== TASK DIRECTIONS ==
Line by line, copy the records below exactly.

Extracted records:
§ §

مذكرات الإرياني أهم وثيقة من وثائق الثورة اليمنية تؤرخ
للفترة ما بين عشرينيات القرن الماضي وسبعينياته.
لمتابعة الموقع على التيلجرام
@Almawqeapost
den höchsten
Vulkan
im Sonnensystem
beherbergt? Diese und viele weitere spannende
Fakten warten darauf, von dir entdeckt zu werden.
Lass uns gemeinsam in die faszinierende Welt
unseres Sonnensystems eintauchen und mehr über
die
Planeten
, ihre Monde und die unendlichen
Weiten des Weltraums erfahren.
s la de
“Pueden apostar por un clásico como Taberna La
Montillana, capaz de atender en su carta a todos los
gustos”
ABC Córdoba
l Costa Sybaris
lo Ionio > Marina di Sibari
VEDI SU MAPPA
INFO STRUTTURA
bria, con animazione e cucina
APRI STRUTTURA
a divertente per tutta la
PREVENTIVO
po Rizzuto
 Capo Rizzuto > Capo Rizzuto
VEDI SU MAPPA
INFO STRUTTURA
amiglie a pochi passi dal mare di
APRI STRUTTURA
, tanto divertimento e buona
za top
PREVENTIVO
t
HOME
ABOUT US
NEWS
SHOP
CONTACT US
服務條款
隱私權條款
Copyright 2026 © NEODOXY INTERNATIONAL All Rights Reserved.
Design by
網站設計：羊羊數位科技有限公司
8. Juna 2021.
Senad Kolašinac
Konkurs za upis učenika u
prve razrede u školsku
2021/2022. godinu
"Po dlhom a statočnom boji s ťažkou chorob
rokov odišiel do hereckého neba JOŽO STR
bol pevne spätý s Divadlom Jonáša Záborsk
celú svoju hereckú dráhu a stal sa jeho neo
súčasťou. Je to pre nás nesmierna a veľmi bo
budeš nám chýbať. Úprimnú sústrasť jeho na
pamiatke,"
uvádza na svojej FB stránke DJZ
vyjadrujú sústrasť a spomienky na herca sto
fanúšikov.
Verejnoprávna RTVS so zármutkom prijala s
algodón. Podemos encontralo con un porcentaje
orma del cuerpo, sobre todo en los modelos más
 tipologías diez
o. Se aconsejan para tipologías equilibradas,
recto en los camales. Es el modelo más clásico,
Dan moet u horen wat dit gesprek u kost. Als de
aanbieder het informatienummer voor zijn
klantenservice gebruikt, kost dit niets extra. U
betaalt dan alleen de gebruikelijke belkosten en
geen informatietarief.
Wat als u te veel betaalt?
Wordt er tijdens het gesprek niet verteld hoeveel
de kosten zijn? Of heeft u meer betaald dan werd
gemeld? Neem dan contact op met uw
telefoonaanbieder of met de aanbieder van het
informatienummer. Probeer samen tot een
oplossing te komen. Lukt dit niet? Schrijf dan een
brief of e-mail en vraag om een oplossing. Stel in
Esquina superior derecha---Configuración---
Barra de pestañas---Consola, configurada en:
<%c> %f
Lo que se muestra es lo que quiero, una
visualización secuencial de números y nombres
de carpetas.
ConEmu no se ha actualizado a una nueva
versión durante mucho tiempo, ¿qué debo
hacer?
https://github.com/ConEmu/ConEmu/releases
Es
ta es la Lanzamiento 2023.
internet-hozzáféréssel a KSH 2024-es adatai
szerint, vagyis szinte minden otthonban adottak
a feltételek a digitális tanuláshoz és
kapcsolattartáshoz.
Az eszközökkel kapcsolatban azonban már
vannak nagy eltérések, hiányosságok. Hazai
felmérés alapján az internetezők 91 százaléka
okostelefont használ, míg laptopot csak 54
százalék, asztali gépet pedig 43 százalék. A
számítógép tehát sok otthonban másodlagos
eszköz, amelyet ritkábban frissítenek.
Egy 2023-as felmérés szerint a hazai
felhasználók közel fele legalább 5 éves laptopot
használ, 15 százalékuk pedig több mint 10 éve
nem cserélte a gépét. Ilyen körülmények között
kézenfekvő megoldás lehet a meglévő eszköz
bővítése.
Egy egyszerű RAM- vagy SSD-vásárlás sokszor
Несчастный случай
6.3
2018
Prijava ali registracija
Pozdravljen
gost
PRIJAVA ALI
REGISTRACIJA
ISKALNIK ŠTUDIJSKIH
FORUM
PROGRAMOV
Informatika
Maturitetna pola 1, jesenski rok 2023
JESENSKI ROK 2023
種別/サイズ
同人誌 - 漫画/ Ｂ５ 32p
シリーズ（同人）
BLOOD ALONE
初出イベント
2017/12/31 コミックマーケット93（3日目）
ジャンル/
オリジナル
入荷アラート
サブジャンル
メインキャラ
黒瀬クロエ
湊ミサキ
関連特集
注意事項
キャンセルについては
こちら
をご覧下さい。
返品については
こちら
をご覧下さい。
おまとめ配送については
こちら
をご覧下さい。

§ §

== YOUR SOLUTION ==
مذكرات الإرياني أهم وثيقة من وثائق الثورة اليمنية تؤرخ
للفترة ما بين عشرينيات القرن الماضي وسبعينياته.
لمتابعة الموقع على التيلجرام
@Almawqeapost
den höchsten
Vulkan
im Sonnensystem
beherbergt? Diese und viele weitere spannende
Fakten warten darauf, von dir entdeckt zu werden.
Lass uns gemeinsam in die faszinierende Welt
unseres Sonnensystems eintauchen und mehr über
die
Planeten
, ihre Monde und die unendlichen
Weiten des Weltraums erfahren.
s la de
“Pueden apostar por un clásico como Taberna La
Montillana, capaz de atender en su carta a todos los
gustos”
ABC Córdoba
l Costa Sybaris
lo Ionio > Marina di Sibari
VEDI SU MAPPA
INFO STRUTTURA
bria, con animazione e cucina
APRI STRUTTURA
a divertente per tutta la
PREVENTIVO
po Rizzuto
 Capo Rizzuto > Capo Rizzuto
VEDI SU MAPPA
INFO STRUTTURA
amiglie a pochi passi dal mare di
APRI STRUTTURA
, tanto divertimento e buona
za top
PREVENTIVO
t
HOME
ABOUT US
NEWS
SHOP
CONTACT US
服務條款
隱私權條款
Copyright 2026 © NEODOXY INTERNATIONAL All Rights Reserved.
Design by
網站設計：羊羊數位科技有限公司
8. Juna 2021.
Senad Kolašinac
Konkurs za upis učenika u
prve razrede u školsku
2021/2022. godinu
"Po dlhom a statočnom boji s ťažkou chorob
rokov odišiel do hereckého neba JOŽO STR
bol pevne spätý s Divadlom Jonáša Záborsk
celú svoju hereckú dráhu a stal sa jeho neo
súčasťou. Je to pre nás nesmierna a veľmi bo
budeš nám chýbať. Úprimnú sústrasť jeho na
pamiatke,"
uvádza na svojej FB stránke DJZ
vyjadrujú sústrasť a spomienky na herca sto
fanúšikov.
Verejnoprávna RTVS so zármutkom prijala s
algodón. Podemos encontralo con un porcentaje
orma del cuerpo, sobre todo en los modelos más
 tipologías diez
o. Se aconsejan para tipologías equilibradas,
recto en los camales. Es el modelo más clásico,
Dan moet u horen wat dit gesprek u kost. Als de
aanbieder het informatienummer voor zijn
klantenservice gebruikt, kost dit niets extra. U
betaalt dan alleen de gebruikelijke belkosten en
geen informatietarief.
Wat als u te veel betaalt?
Wordt er tijdens het gesprek niet verteld hoeveel
de kosten zijn? Of heeft u meer betaald dan werd
gemeld? Neem dan contact op met uw
telefoonaanbieder of met de aanbieder van het
informatienummer. Probeer samen tot een
oplossing te komen. Lukt dit niet? Schrijf dan een
brief of e-mail en vraag om een oplossing. Stel in
Esquina superior derecha---Configuración---
Barra de pestañas---Consola, configurada en:
<%c> %f
Lo que se muestra es lo que quiero, una
visualización secuencial de números y nombres
de carpetas.
ConEmu no se ha actualizado a una nueva
versión durante mucho tiempo, ¿qué debo
hacer?
https://github.com/ConEmu/ConEmu/releases
Es
ta es la Lanzamiento 2023.
internet-hozzáféréssel a KSH 2024-es adatai
szerint, vagyis szinte minden otthonban adottak
a feltételek a digitális tanuláshoz és
kapcsolattartáshoz.
Az eszközökkel kapcsolatban azonban már
vannak nagy eltérések, hiányosságok. Hazai
felmérés alapján az internetezők 91 százaléka
okostelefont használ, míg laptopot csak 54
százalék, asztali gépet pedig 43 százalék. A
számítógép tehát sok otthonban másodlagos
eszköz, amelyet ritkábban frissítenek.
Egy 2023-as felmérés szerint a hazai
felhasználók közel fele legalább 5 éves laptopot
használ, 15 százalékuk pedig több mint 10 éve
nem cserélte a gépét. Ilyen körülmények között
kézenfekvő megoldás lehet a meglévő eszköz
bővítése.
Egy egyszerű RAM- vagy SSD-vásárlás sokszor
Несчастный случай
6.3
2018
Prijava ali registracija
Pozdravljen
gost
PRIJAVA ALI
REGISTRACIJA
ISKALNIK ŠTUDIJSKIH
FORUM
PROGRAMOV
Informatika
Maturitetna pola 1, jesenski rok 2023
JESENSKI ROK 2023
種別/サイズ
同人誌 - 漫画/ Ｂ５ 32p
シリーズ（同人）
BLOOD ALONE
初出イベント
2017/12/31 コミックマーケット93（3日目）
ジャンル/
オリジナル
入荷アラート
サブジャンル
メインキャラ
黒瀬クロエ
湊ミサキ
関連特集
注意事項
キャンセルについては
こちら
をご覧下さい。
返品については
こちら
をご覧下さい。
おまとめ配送については
こちら
をご覧下さい。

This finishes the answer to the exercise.